(Your goal) From the records below, please repeat exactly the line that has "Einwohnergemeinde", the line that has "ÖFFNUNGSZEITEN", and every line between them, and nothing else.
-- Extracted entries follows --
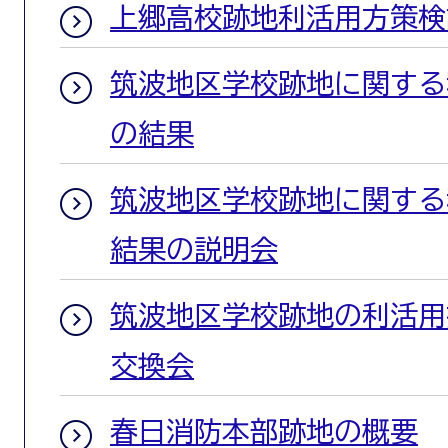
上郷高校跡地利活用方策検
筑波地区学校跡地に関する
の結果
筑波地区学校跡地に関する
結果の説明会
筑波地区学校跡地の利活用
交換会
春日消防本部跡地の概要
-- Extracted entries concluded --
-- Extracted entries follows --
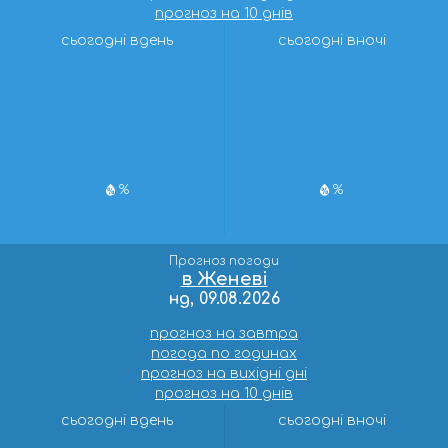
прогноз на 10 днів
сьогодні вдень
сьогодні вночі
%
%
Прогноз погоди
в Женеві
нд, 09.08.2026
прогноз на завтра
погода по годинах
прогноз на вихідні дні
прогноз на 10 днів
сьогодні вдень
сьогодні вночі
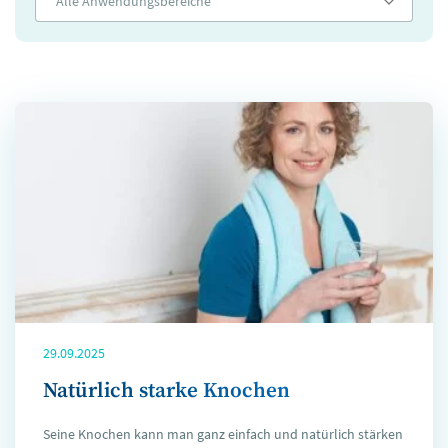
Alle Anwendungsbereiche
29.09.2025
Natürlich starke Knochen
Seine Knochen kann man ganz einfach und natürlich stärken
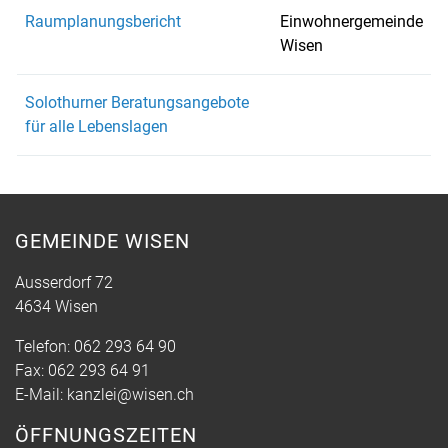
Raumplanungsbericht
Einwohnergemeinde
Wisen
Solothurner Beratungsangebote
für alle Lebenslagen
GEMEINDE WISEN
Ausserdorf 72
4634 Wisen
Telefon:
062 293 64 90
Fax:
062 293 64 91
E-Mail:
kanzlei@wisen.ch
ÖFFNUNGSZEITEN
-- Extracted entries concluded --
(Solved problem)
Einwohnergemeinde
Wisen
Solothurner Beratungsangebote
für alle Lebenslagen
GEMEINDE WISEN
Ausserdorf 72
4634 Wisen
Telefon:
062 293 64 90
Fax:
062 293 64 91
E-Mail:
kanzlei@wisen.ch
ÖFFNUNGSZEITEN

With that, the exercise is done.